## Overview

- Gaussian Mixture Models are a powerful clustering algorithm
- Understand how Gaussian Mixture Models work and how to implement them in Python
- We’ll also cover the k-means clustering algorithm and see how Gaussian Mixture Models improve on it

## Introduction

I really like working on unsupervised learning problems. They offer a completely different challenge to a supervised learning problem – there’s much more room for experimenting with the data that I have. It’s no wonder that the majority of developments and breakthroughs in the machine learning space are happening in the unsupervised learning domain.

And one of the most popular techniques in unsupervised learning is clustering. It’s a concept we typically learn early on in our machine learning journey and it’s simple enough to grasp. I’m sure you’ve come across or even worked on projects like customer segmentation, market basket analysis, etc.

But here’s the thing – clustering has many layers. It isn’t limited to the basic algorithms we learned earlier. It is a powerful unsupervised learning technique that we can use in the real-world with unerring accuracy.

Gaussian Mixture Models are one such clustering algorithm that I want to talk about in this article.

Want to forecast the sales of your favorite product? Or perhaps you want to understand customer churn through the lens of different groups of customers. Whatever the use case, you’ll find Gaussian Mixture Models really helpful.

We’ll take a bottom-top approach in this article. So, we’ll first look at the basics of clustering including a quick recap of the k-means algorithm. Then, we’ll dive into the concept of Gaussian Mixture Models and implement them in Python.

*If you’re new to the world of clustering and data science, I recommend checking out the below comprehensive course:*

## Table of Contents

- Introduction to Clustering
- Introduction to k-means Clustering
- Drawbacks of k-means Clustering
- Introduction to Gaussian Mixture Models
- The Gaussian Distribution
- What is Expectation-Maximization?
- Expectation-Maximization in Gaussian Mixture Models
- Implementing Gaussian Mixture Models for Clustering in Python

## Introduction to Clustering

Before we kick things off and get into the nitty-gritty of Gaussian Mixture Models, let’s quickly refresh some basic concepts.

*Note: If you are already familiar with the idea behind clustering and how the k-means clustering algorithm works, you can directly skip to the fourth section, ‘Introduction to Gaussian Mixture Models’.*

So, let’s start by formally defining the core idea:

Clustering refers to grouping similar data points together, based on their attributes or features.

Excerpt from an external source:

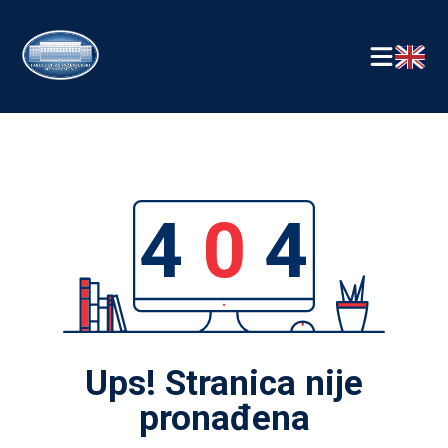
4
0
4
Ups! Stranica nije
pronađena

For example, if we have the income and expenditure for a set of people, we can divide them into the following groups:

- First – Earn high, spend high
- Second – Earn high, spend low
- Third – Earn low, spend low
- Fourth – Earn low, spend high

Each of these groups would hold a population with similar features and can be useful in pitching the relevant scheme/product to the group. Think of credit cards, car/property loans, and so on. In simple words:

The idea behind clustering is grouping data points together, such that each individual cluster holds the most similar points.

There are various clustering algorithms out there. One of the most popular clustering algorithms is k-means. Let us understand how the k-means algorithm works and what are the possible scenarios where this algorithm might come up short of expectations.

## Introduction to k-means Clustering

k-means clustering is a distance-based algorithm. This means that it tries to group the closest points to form a cluster.

Let’s take a closer look at how this algorithm works. This will lay the foundational blocks to help you understand where Gaussian Mixture Models will come into play later in this article.

So, we first define the number of groups that we want to divide the population into – that’s the value of *k*. Based on the number of clusters or groups we want, we then randomly initialize *k* centroids.

The data points are then assigned to the closest centroid and a cluster is formed. The centroids are then updated and the data points are reassigned. This process goes on iteratively until the location of centroids no longer changes.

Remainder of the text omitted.